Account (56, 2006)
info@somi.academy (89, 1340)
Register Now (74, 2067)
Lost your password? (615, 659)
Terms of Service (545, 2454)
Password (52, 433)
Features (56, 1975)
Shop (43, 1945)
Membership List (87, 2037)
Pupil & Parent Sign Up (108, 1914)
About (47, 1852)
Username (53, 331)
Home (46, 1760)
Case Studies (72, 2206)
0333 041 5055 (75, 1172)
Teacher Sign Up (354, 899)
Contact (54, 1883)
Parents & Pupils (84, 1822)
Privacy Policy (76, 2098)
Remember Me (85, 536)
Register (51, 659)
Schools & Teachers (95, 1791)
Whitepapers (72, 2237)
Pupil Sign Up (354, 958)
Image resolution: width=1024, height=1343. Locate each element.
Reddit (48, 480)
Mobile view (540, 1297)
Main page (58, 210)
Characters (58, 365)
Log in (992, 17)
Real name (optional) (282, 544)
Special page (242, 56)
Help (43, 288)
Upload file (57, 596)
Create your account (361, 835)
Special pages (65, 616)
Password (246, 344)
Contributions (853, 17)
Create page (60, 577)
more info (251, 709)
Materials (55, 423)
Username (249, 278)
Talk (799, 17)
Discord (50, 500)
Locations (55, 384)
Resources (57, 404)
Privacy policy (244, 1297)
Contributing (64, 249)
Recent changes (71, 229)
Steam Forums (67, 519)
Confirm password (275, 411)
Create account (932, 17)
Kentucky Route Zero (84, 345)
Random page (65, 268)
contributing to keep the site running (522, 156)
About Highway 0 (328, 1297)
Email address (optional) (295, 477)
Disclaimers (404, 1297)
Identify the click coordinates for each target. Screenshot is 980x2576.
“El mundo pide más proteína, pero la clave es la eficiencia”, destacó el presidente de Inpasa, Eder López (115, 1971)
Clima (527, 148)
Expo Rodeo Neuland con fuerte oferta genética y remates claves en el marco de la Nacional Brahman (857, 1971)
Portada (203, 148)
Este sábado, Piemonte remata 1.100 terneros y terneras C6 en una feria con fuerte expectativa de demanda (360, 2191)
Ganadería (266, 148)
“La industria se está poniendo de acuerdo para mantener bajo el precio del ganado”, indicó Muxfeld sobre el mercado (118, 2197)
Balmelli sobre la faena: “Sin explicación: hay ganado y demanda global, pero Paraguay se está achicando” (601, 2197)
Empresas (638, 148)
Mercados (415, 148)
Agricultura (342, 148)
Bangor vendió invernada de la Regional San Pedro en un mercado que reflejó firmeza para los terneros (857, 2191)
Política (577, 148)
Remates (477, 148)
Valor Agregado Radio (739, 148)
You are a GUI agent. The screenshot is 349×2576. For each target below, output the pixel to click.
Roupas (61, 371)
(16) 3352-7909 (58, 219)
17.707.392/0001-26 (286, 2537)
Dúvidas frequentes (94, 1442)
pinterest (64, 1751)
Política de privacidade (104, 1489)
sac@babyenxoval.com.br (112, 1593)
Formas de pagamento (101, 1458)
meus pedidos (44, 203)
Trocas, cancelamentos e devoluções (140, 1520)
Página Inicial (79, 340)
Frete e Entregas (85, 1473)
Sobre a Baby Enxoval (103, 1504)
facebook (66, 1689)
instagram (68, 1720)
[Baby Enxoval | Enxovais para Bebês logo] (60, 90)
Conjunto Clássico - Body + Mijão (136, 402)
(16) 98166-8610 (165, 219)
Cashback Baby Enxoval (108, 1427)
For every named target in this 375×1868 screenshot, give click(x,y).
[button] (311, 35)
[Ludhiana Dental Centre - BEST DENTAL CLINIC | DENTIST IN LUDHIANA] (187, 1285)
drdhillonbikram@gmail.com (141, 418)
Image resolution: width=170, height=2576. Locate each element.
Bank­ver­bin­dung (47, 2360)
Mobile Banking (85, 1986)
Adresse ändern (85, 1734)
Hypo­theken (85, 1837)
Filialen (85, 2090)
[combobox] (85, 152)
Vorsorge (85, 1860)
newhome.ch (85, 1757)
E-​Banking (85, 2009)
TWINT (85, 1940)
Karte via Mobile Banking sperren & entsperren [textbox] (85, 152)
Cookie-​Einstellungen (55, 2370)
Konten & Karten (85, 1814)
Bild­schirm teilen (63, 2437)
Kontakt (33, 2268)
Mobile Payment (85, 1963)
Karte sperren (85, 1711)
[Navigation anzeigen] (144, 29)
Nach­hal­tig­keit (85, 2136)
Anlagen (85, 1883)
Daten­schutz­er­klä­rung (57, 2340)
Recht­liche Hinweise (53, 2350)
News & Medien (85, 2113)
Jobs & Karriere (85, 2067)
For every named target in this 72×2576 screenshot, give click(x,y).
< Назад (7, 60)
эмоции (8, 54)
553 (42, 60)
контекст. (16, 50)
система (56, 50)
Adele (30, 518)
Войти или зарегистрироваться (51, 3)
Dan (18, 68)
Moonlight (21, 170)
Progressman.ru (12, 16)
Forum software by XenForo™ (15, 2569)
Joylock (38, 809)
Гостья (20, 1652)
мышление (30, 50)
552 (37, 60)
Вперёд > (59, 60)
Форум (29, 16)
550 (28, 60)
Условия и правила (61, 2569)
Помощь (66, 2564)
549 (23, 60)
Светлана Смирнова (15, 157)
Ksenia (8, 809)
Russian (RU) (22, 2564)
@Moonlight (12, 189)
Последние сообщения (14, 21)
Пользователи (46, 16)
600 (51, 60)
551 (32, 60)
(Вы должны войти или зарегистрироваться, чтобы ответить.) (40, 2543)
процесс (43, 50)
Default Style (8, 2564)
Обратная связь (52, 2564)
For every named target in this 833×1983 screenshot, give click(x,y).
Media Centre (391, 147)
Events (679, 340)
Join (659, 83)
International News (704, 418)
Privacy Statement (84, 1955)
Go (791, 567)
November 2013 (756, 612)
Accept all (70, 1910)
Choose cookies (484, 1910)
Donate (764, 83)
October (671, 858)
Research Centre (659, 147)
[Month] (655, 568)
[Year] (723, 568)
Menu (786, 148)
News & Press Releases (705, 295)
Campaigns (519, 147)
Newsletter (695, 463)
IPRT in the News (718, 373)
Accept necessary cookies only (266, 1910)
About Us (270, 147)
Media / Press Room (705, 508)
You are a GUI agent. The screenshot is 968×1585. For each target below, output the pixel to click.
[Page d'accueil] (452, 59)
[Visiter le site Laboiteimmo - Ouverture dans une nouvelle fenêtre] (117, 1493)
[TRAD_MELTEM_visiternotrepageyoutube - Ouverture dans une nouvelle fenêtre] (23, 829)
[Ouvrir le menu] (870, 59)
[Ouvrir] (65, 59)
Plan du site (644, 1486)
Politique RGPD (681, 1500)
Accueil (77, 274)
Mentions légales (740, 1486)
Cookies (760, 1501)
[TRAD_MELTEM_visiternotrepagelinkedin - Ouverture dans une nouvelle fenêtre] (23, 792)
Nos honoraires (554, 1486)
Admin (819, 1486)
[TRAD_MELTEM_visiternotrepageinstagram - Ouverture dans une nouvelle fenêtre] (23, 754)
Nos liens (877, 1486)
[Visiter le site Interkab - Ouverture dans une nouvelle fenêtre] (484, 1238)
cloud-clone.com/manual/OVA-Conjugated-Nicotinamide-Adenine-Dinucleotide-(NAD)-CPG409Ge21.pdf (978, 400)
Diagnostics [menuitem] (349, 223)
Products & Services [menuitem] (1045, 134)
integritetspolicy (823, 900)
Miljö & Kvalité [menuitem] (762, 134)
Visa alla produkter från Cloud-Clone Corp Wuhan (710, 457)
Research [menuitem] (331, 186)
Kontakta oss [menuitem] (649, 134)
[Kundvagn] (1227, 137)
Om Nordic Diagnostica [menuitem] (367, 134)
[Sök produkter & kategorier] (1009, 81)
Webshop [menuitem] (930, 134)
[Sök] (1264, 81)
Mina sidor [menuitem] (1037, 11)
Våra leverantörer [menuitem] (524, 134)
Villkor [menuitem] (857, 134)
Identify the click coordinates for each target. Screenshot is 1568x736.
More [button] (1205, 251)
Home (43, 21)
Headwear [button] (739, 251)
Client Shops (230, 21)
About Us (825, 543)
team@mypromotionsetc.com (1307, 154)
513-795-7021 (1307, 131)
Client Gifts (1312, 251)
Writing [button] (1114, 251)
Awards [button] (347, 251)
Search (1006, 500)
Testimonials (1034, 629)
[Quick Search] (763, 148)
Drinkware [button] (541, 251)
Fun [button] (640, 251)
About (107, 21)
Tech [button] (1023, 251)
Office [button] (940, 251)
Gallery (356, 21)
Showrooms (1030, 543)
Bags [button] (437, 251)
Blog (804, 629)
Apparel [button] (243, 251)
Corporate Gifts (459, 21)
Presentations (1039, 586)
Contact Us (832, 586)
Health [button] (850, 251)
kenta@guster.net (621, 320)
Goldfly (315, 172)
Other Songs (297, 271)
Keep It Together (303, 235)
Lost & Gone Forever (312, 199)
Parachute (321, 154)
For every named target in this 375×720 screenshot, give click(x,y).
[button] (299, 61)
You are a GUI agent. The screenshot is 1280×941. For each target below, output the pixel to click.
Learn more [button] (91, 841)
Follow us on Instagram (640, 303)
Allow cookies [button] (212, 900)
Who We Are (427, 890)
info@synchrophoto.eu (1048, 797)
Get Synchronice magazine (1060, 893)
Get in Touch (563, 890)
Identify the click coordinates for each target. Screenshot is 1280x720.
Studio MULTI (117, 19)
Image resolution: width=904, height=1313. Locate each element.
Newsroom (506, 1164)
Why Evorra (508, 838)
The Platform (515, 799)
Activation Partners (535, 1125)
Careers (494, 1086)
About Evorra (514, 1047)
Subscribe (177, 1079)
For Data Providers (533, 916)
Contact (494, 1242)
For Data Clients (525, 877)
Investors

● **Try it**
Scan the records for the string "resolution" and report each line where it occurs.

● **Response to the task**
Image resolution: width=1024, height=1343. Locate each element.
Image resolution: width=170, height=2576. Locate each element.
Image resolution: width=904, height=1313. Locate each element.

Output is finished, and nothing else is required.